▶ **WORK REQUIRED**:
Copy, from the data below, each line that has the word "Asfa".

▶ **DATA SHOWN**:
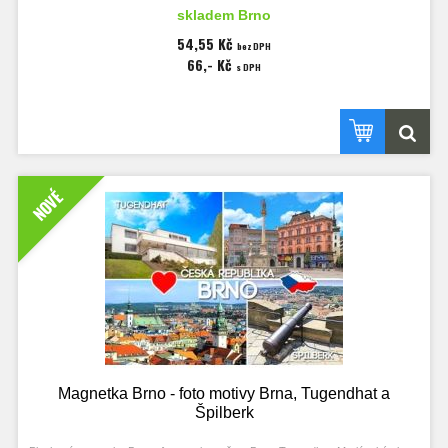
Rozměry magnetky 90x65 mm, tloušťka 3 mm.
skladem Brno
Hrad Špilberk, dělo na hradě Špilberk, kasematy (kasemata) – chodby
54,55 Kč
bez DPH
v opevnění renesančních, barokních a klasicistních pevností, nápisy Brno
66,- Kč
a Špilberk.
s DPH
NOVÉ
Magnetka Brno - foto motivy Brna, Tugendhat a
Špilberk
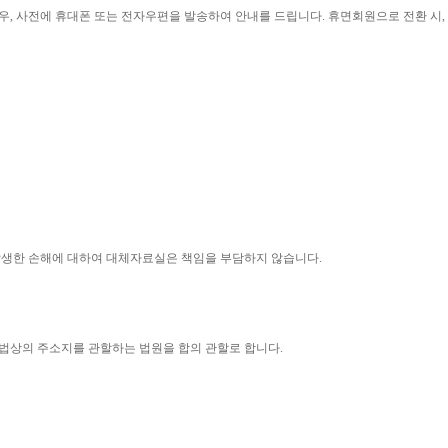
우
, 
사전에 휴대폰 또는 전자우편을 발송하여 안내를 드립니다
. 
휴면회원으로 전환 시
, 
 발생한 손해에 대하여 대체자료실은 책임을 부담하지 않습니다
.
법상의 주소지를 관할하는 법원을 합의 관할로 합니다
.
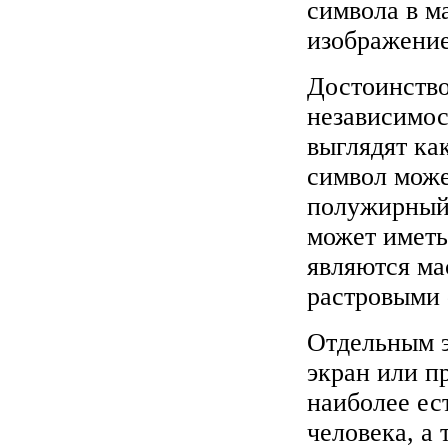
символа в ма
изображение
Достоинство
независимос
выглядят ка
символ може
полужирный,
может иметь
являются ма
растровыми
Отдельным э
экран или пр
наиболее ес
человека, а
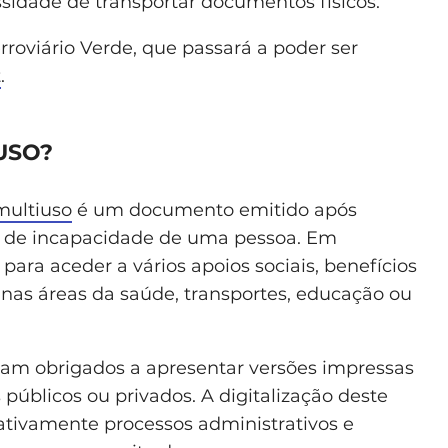
sidade de transportar documentos físicos.
oviário Verde, que passará a poder ser
t
.
USO?
multiuso
é um documento emitido após
au de incapacidade de uma pessoa. Em
para aceder a vários apoios sociais, benefícios
os nas áreas da saúde, transportes, educação ou
am obrigados a apresentar versões impressas
públicos ou privados. A digitalização deste
icativamente processos administrativos e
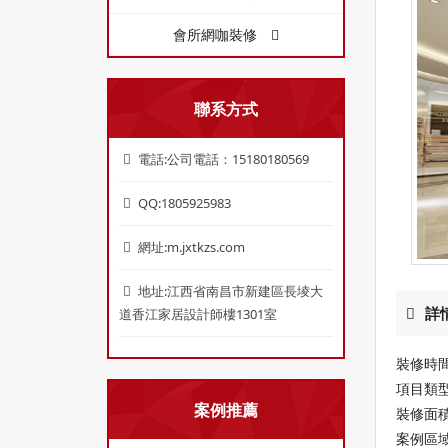
會所網咖裝修
聯系方式
電話:公司電話：15180180569
QQ:1805925983
網址:m.jxtkzs.com
地址:江西省南昌市新建區長堎大
詳
道香江家居設計師樓1301室
裝修時間：
項目類
案例推薦
裝修面積
案例區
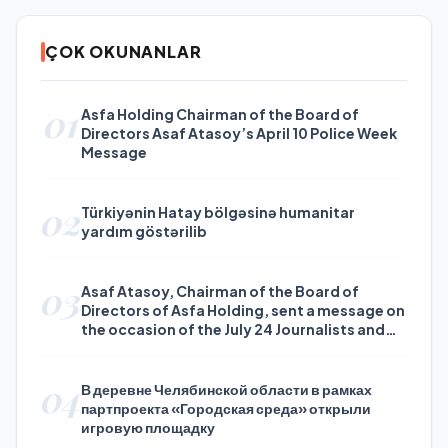
ÇOK OKUNANLAR
01
Asfa Holding Chairman of the Board of
Directors Asaf Atasoy’s April 10 Police Week
Message
02
Türkiyənin Hatay bölgəsinə humanitar
yardım göstərilib
03
Asaf Atasoy, Chairman of the Board of
Directors of Asfa Holding, sent a message on
the occasion of the July 24 Journalists and
Press Day
04
В деревне Челябинской области в рамках
партпроекта «Городская среда» открыли
игровую площадку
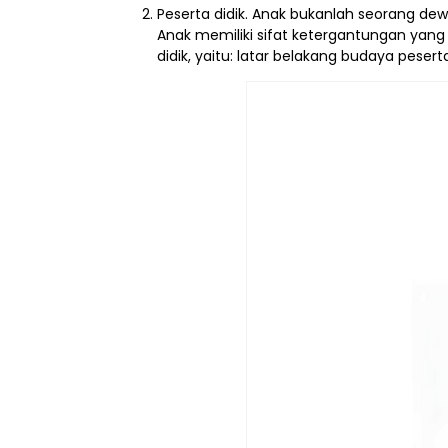
Peserta didik. Anak bukanlah seorang dew
Anak memiliki sifat ketergantungan yang
didik, yaitu: latar belakang budaya pese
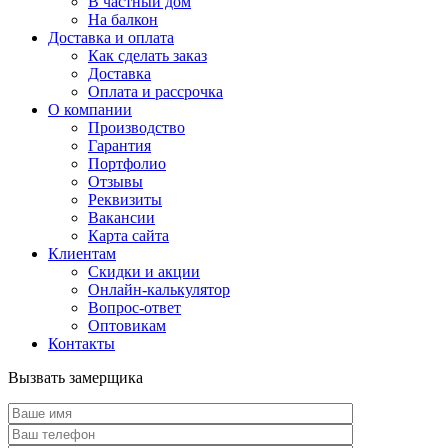
В частный дом
На балкон
Доставка и оплата
Как сделать заказ
Доставка
Оплата и рассрочка
О компании
Производство
Гарантия
Портфолио
Отзывы
Реквизиты
Вакансии
Карта сайта
Клиентам
Скидки и акции
Онлайн-калькулятор
Вопрос-ответ
Оптовикам
Контакты
Вызвать замерщика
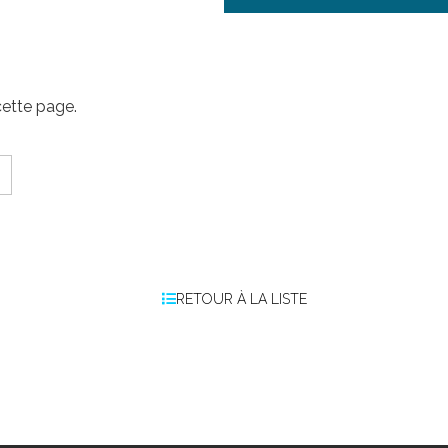
cette page.
RETOUR À LA LISTE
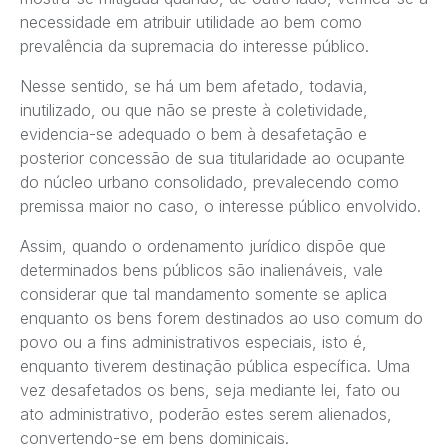
necessidade em atribuir utilidade ao bem como
prevalência da supremacia do interesse público.
Nesse sentido, se há um bem afetado, todavia,
inutilizado, ou que não se preste à coletividade,
evidencia-se adequado o bem à desafetação e
posterior concessão de sua titularidade ao ocupante
do núcleo urbano consolidado, prevalecendo como
premissa maior no caso, o interesse público envolvido.
Assim, quando o ordenamento jurídico dispõe que
determinados bens públicos são inalienáveis, vale
considerar que tal mandamento somente se aplica
enquanto os bens forem destinados ao uso comum do
povo ou a fins administrativos especiais, isto é,
enquanto tiverem destinação pública específica. Uma
vez desafetados os bens, seja mediante lei, fato ou
ato administrativo, poderão estes serem alienados,
convertendo-se em bens dominicais.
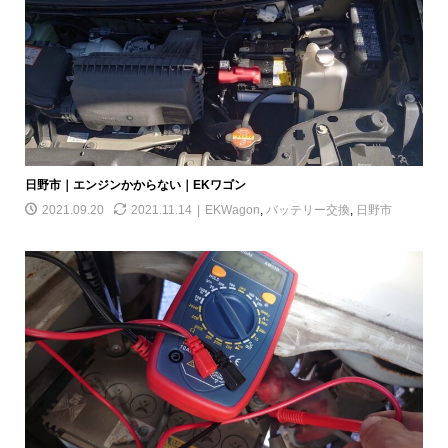
日野市｜エンジンかからない｜EKワゴン
2021.09.20
2021.11.14
EKWagon
,
バッテリー交換
,
日野市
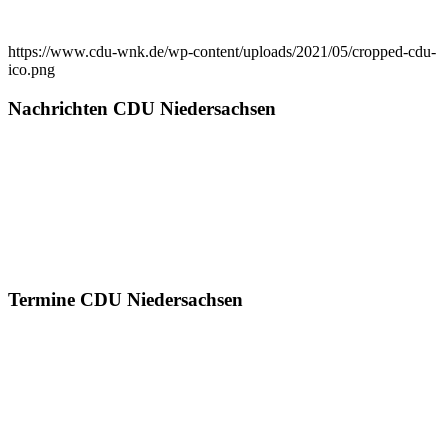
https://www.cdu-wnk.de/wp-content/uploads/2021/05/cropped-cdu-
ico.png
Nachrichten CDU Niedersachsen
Termine CDU Niedersachsen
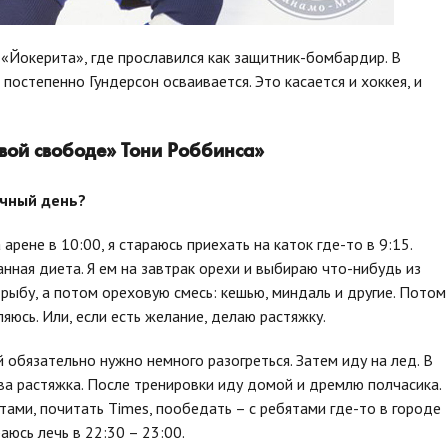
«Йокерита», где прославился как защитник-бомбардир. В
 постепенно Гундерсон осваивается. Это касается и хоккея, и
вой свободе» Тони Роббинса»
очный день?
 арене в 10:00, я стараюсь приехать на каток где-то в 9:15.
анная диета. Я ем на завтрак орехи и выбираю что-нибудь из
, рыбу, а потом ореховую смесь: кешью, миндаль и другие. Потом
ляюсь. Или, если есть желание, делаю растяжку.
обязательно нужно немного разогреться. Затем иду на лед. В
ва растяжка. После тренировки иду домой и дремлю полчасика.
тами, почитать Times, пообедать – с ребятами где-то в городе
аюсь лечь в 22:30 – 23:00.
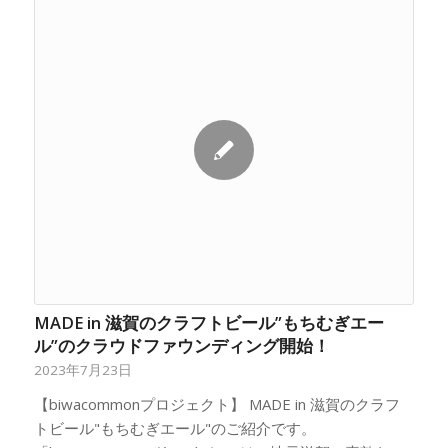
MADE in 滋賀のクラフトビール”もちむぎエー
ル”のクラウドファウンディング開始！
2023年7月23日
【biwacommonプロジェクト】 MADE in 滋賀のクラフ
トビール"もちむぎエール"のご紹介です。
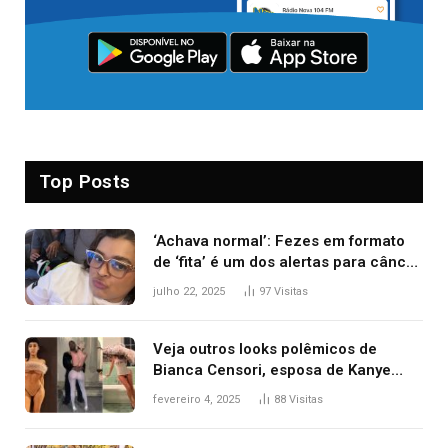
Top Posts
‘Achava normal’: Fezes em formato
de ‘fita’ é um dos alertas para câncer
colorretal; relembre fala de Preta Gil
julho 22, 2025
97
Visitas
Veja outros looks polêmicos de
Bianca Censori, esposa de Kanye
West que apareceu nua no Grammy
fevereiro 4, 2025
88
Visitas
2025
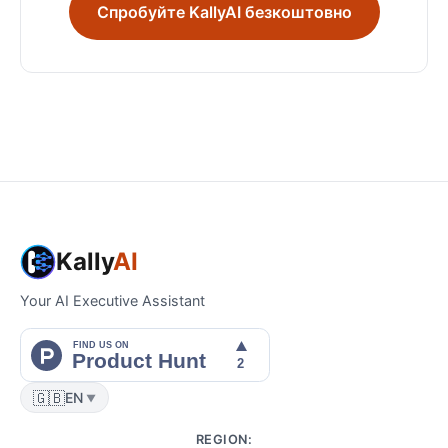
Спробуйте KallyAI безкоштовно
Kally
AI
Your AI Executive Assistant
🇬🇧
EN
▼
REGION
:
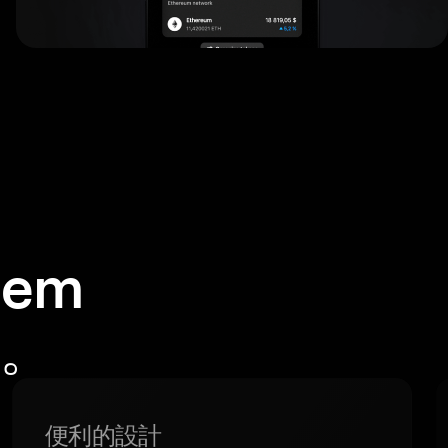
em
包。
便利的設計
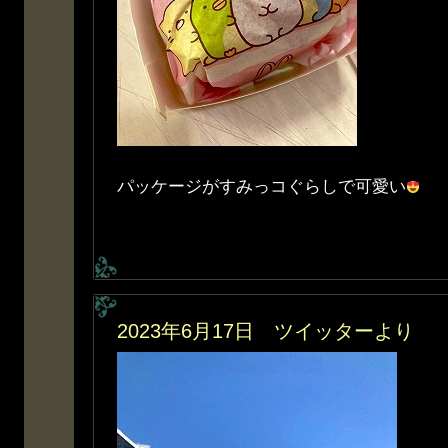
パッケージがすみっコぐらしで可愛い
2023年6月17日 ツイッターより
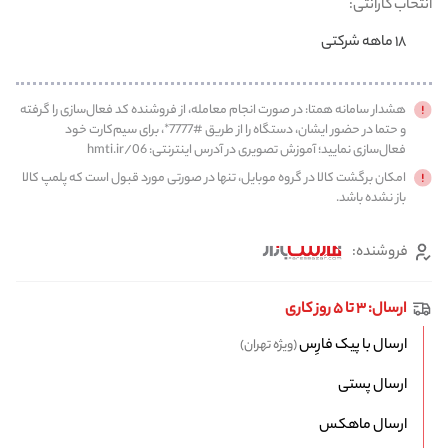
انتخاب گارانتی:
۱۸ ماهه شرکتی
هشدار سامانه همتا: در صورت انجام معامله، از فروشنده کد فعال‌سازی را گرفته
و حتما در حضور ایشان، دستگاه را از طریق #7777*، برای سیم‌کارت خود
فعال‌سازی نمایید؛ آموزش تصویری در آدرس اینترنتی: hmti.ir/06
امکان برگشت کالا در گروه موبایل، تنها در صورتی مورد قبول است که پلمپ کالا
باز نشده باشد.
فروشنده:
ارسال: ۳ تا ۵ روز کاری
ارسال با پیک فارِس
(ویژه تهران)
ارسال پستی
ارسال ماهکس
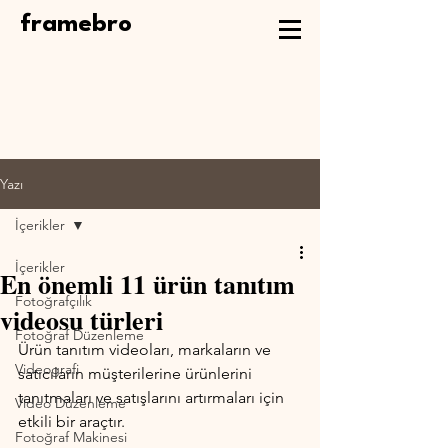
framebro
Yazı
İçerikler
İçerikler
En önemli 11 ürün tanıtım
Fotoğrafçılık
videosu türleri
Fotoğraf Düzenleme
Ürün tanıtım videoları, markaların ve 
Videografi
satıcıların müşterilerine ürünlerini 
tanıtmaları ve satışlarını artırmaları için 
Video Düzenleme
etkili bir araçtır. 
Fotoğraf Makinesi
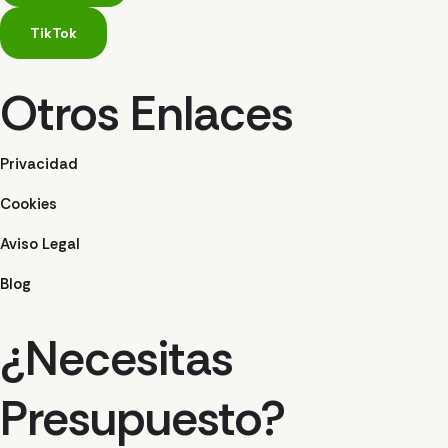
TikTok
Otros Enlaces
Privacidad
Cookies
Aviso Legal
Blog
¿Necesitas
Presupuesto?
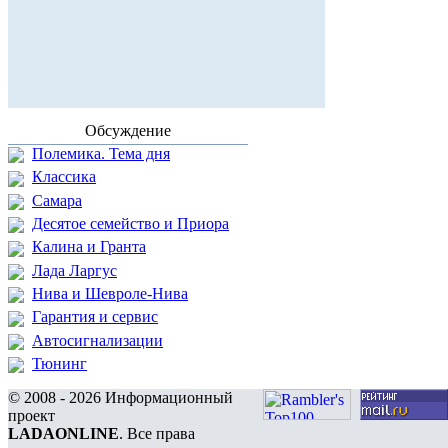
Обсуждение
Полемика. Тема дня
Классика
Самара
Десятое семейство и Приора
Калина и Гранта
Лада Ларгус
Нива и Шевроле-Нива
Гарантия и сервис
Автосигнализации
Тюнинг
© 2008 - 2026 Информационный
проект
LADAONLINE
. Все права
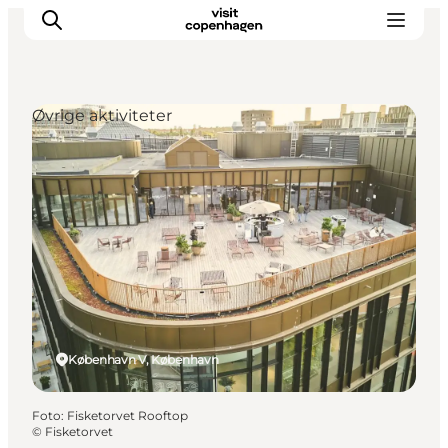
Øvrige aktiviteter
This is Copenhagen
Aktiviteter
Spis & drik
Områder
Planlæg din tur
CopenPay
Copenhagen Card
København V, København
Foto
:
Fisketorvet Rooftop
©
Fisketorvet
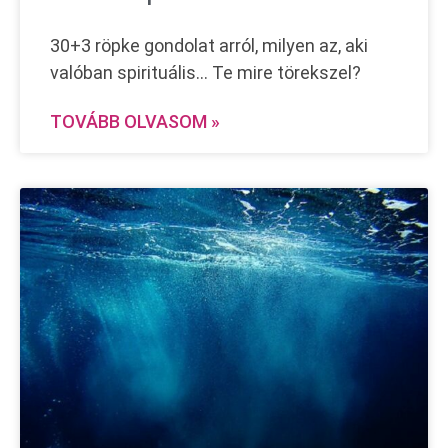
30+3 röpke gondolat arról, milyen az, aki
valóban spirituális… Te mire törekszel?
TOVÁBB OLVASOM »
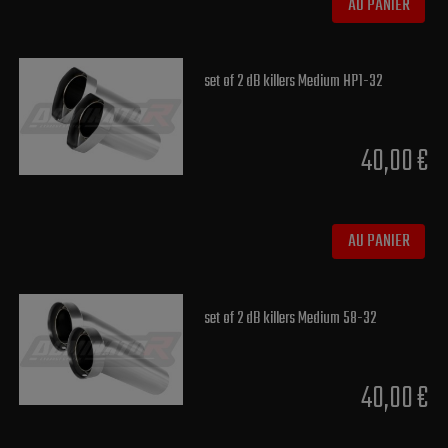
AU PANIER
set of 2 dB killers Medium HP1-32
40,00 €
AU PANIER
set of 2 dB killers Medium 58-32
40,00 €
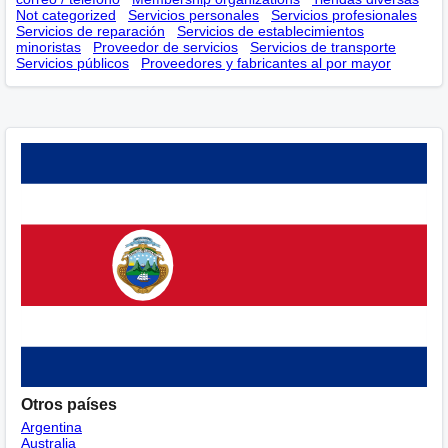
Not categorized
Servicios personales
Servicios profesionales
Servicios de reparación
Servicios de establecimientos
minoristas
Proveedor de servicios
Servicios de transporte
Servicios públicos
Proveedores y fabricantes al por mayor
Otros países
Argentina
Australia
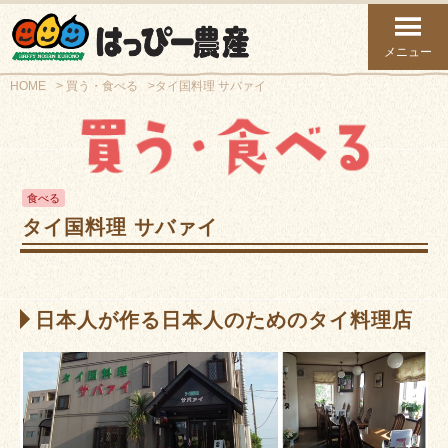
メニュー
HOME
買う・食べる
タイ国料理 サバァイ
食べる
タイ国料理 サバァイ
日本人が作る日本人のためのタイ料理店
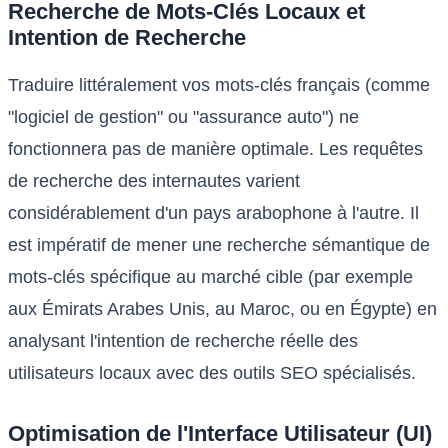
Recherche de Mots-Clés Locaux et
Intention de Recherche
Traduire littéralement vos mots-clés français (comme
"logiciel de gestion" ou "assurance auto") ne
fonctionnera pas de manière optimale. Les requêtes
de recherche des internautes varient
considérablement d'un pays arabophone à l'autre. Il
est impératif de mener une recherche sémantique de
mots-clés spécifique au marché cible (par exemple
aux Émirats Arabes Unis, au Maroc, ou en Égypte) en
analysant l'intention de recherche réelle des
utilisateurs locaux avec des outils SEO spécialisés.
Optimisation de l'Interface Utilisateur (UI)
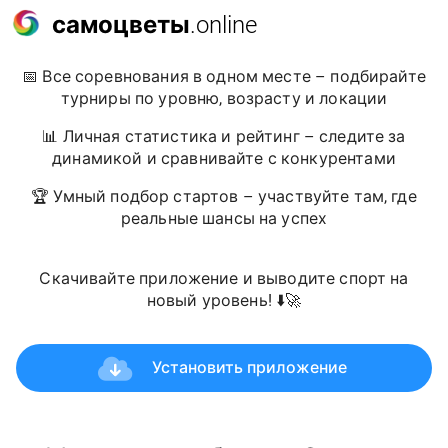
самоцветы
.online
📅 Все соревнования в одном месте – подбирайте
турниры по уровню, возрасту и локации
📊 Личная статистика и рейтинг – следите за
динамикой и сравнивайте с конкурентами
🏆 Умный подбор стартов – участвуйте там, где
реальные шансы на успех
Скачивайте приложение и выводите спорт на
новый уровень! ⬇️🚀
Установить приложение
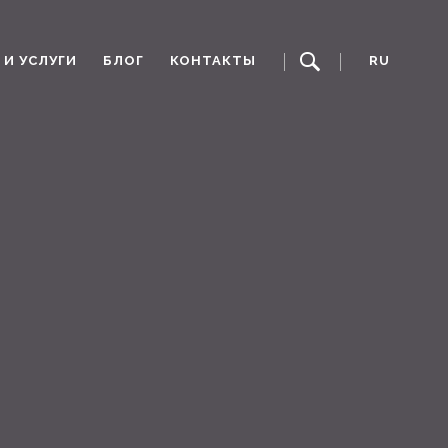
И УСЛУГИ
БЛОГ
КОНТАКТЫ
RU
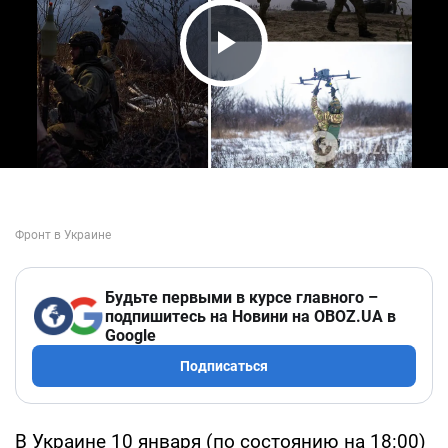
Play Video
Будьте первыми в курсе главного –
подпишитесь на Новини на OBOZ.UA в
Google
Подписаться
В Украине 10 января (по состоянию на 18:00)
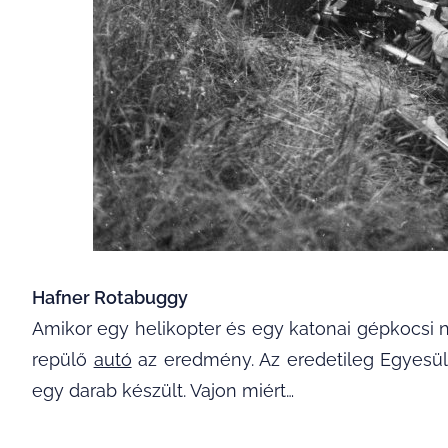
Hafner Rotabuggy
Amikor egy helikopter és egy katonai gépkocsi n
repülő
autó
az eredmény. Az eredetileg Egyesül
egy darab készült. Vajon miért…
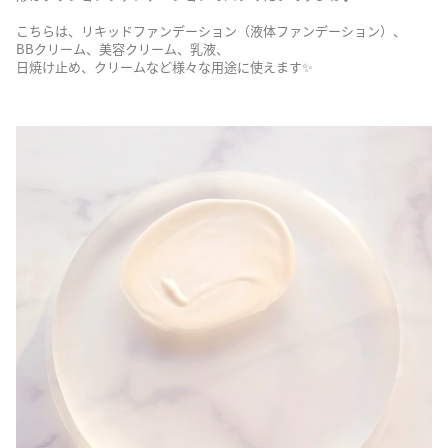
こちらは、リキッドファンデーション（液体ファンデーション）、
BBクリーム、美容クリーム、乳液、
日焼け止め、クリームなど様々な用途に使えます✨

▶ **ANSWER**:
Asfa Holding Chairman of the Board of
Directors of Asfa Holding, sent a message on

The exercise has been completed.